Attendees walk out after Roman Polanski wins Best Director at Cesar Awards
Roman Polanski won another award for his work Friday night, but there were more jeers than cheers from the audience.
Friday night, the 86-year-old director won the Cesar Award for Best Director for his new film An Officer and a Spy, known as J'Accuse in France, prompting protests from attendees. According to reports from journalists in attendance, French actress Adèle Haenel promptly left the room at the announcement of his win, followed by others, including director Céline Sciamma and actress Noémie Merlant, all of whom worked on French hit Portrait of a Lady on Fire.
Haenel has previously criticized the Cesars for honoring Polanski, who was not in attendance at the ceremony. Last year, she accused Christopher Ruggia, the director of her first film The Devils, of sexually harassing her at the age of 12. He has denied the allegations.
The ceremony was already beset by protestors, with several feminist groups demonstrating outside the Salle Pleyel in Paris where the ceremony was being held.
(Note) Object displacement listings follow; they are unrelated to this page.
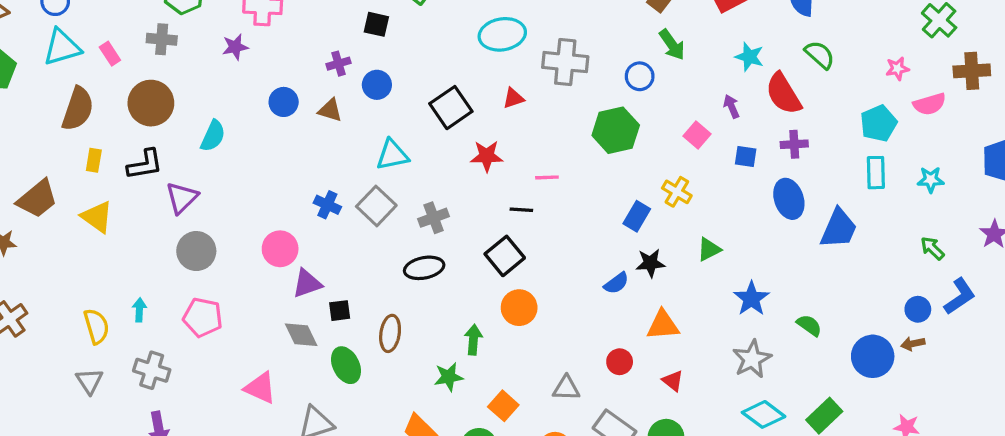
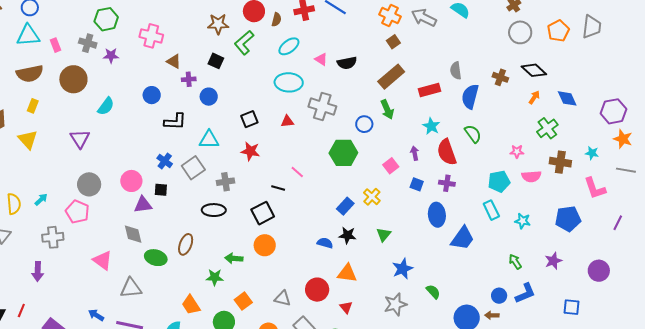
purple star: (235, 47) -> (111, 56), moved
black square: (451, 108) -> (249, 119), size x0.7
brown semicircle: (78, 109) -> (30, 74), turned 48
brown triangle: (330, 110) -> (174, 61), moved
red star: (487, 156) -> (250, 151), moved
black L-shape: (145, 164) -> (175, 122), moved
cyan rectangle: (876, 173) -> (491, 210), turned -36
pink line: (547, 177) -> (297, 172), turned 32
purple triangle: (182, 198) -> (80, 139), turned -30
green triangle: (709, 249) -> (384, 234), turned -35
gray circle: (196, 251) -> (89, 184), moved
blue semicircle: (616, 283) -> (325, 243), turned -140
cyan arrow: (139, 310) -> (41, 200), turned 32
black square: (340, 311) -> (161, 190), moved
green arrow: (473, 340) -> (234, 258), turned -102
red circle: (620, 362) -> (317, 290), size x1.5
green ellipse: (346, 365) -> (156, 258), turned -60
gray cross: (152, 370) -> (53, 237), moved, turned -35

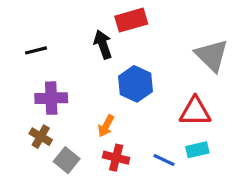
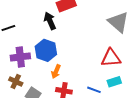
blue hexagon: (136, 84) -> (46, 50), moved

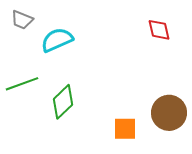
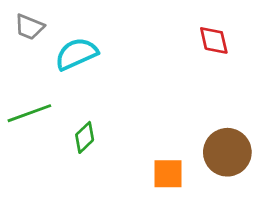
green diamond: (63, 102) -> (85, 137), size x0.7

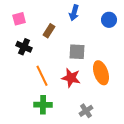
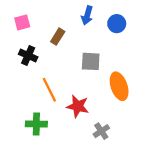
blue circle: (109, 20) -> (117, 24), moved
red star: (71, 78) -> (78, 106), moved
green cross: (43, 105) -> (36, 124), moved

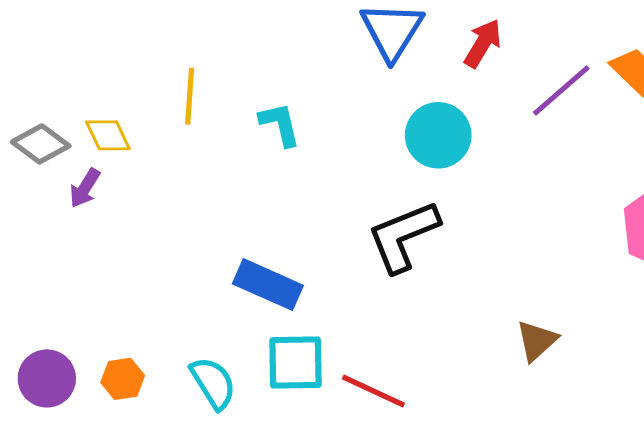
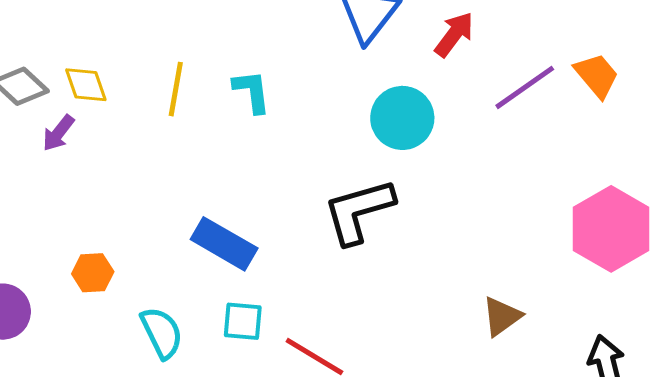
yellow line: (190, 96) -> (176, 89), moved
brown triangle: (537, 341) -> (502, 316), moved
cyan square: (296, 363) -> (243, 321), size x0.7
orange hexagon: (123, 379) -> (93, 273), moved

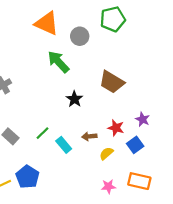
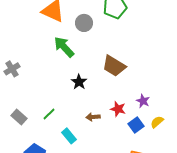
cyan rectangle: (64, 145) -> (69, 136), moved
yellow semicircle: (106, 153) -> (157, 122), moved

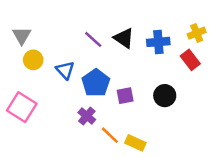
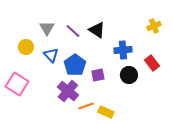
gray triangle: (22, 36) -> (47, 28), moved
blue cross: (158, 42) -> (123, 50), moved
red rectangle: (190, 60) -> (152, 63), moved
purple cross: (87, 116) -> (68, 91), size x1.5
orange line: (110, 135) -> (86, 106), turned -63

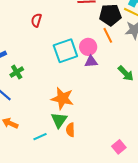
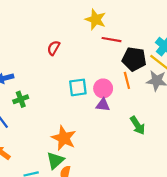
cyan square: (65, 51) -> (78, 87), size x0.7

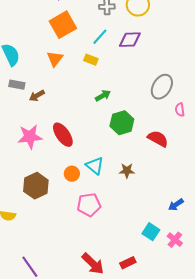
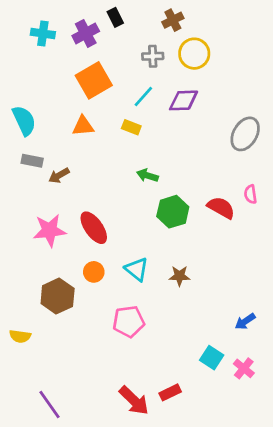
orange triangle: (55, 59) -> (83, 126), turned 48
gray ellipse: (162, 87) -> (245, 134), moved
green arrow: (103, 96) -> (147, 175), turned -133
red semicircle: (158, 139) -> (221, 208), moved
orange circle: (72, 174) -> (94, 272), moved
red rectangle: (128, 263) -> (170, 392), moved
Polanski and his film were up for 12 nominations; he also won for adapted screenplay alongside his co-writer Robert Harris.
This is Polanski's fifth Best Director Cesar win, the record for a single director; he previously won for Tess, The Pianist, The Ghost Writer, and Venus in Fur.
Protests came in response to nominations for Polanski, who has been accused by multiple women of sexual misconduct over the years. He was convicted of statutory rape in 1978, after pleading guilty the previous year to a charge of drugging and raping a 13-year-old girl. He fled the United States on the eve of his sentencing and has been a fugitive from the U.S. criminal justice system for over three decades. Polanski has denied all new allegations made against him in the years since, many of which are decades old.
An Officer and a Spy dramatizes the 19th century Dreyfus affair, in which a French officer was unjustly convicted of treason. The film led the Cesar Awards, the French equivalent of the Oscars, with 12 nominations. This and other issues prompted an outcry earlier in February when more than 400 members of the French Academy signed an open letter in French newspaper Le Monde calling the Academy's leadership both dysfunctional and "a vestige of an era that we would like to be over, that of an elitist and closed system."
In response, the entire board collectively resigned with a statement that read, "To honor those who made films in 2019, to regain serenity and make the cinema festival a celebration, the board of directors of the Académie des Arts et Techniques du Cinéma made a unanimous decision to resign. This collective resignation will allow the complete renewal of the association’s management."
Outside of the board, feminist groups including the Feminist Collective Against Rape, the International Association of Victims of Incest, and Tolerance Zero also wrote open letters in the French paper Le Parisien, titled "If Rape Is an Art, Give Polanski All the Césars," protesting the 12 nominations. "12 César nominations for Roman Polanski’s J’accuse. 12, like the number of women who accuse him of pedo-criminal rape," they wrote, referring to various accusations of sexual assault against the director.
In response to the protests, Polanski announced in a statement he would not attend the awards, citing his anticipation of a "public lynching." All of the nominees from the An Officer and a Spy were no-shows at the ceremony.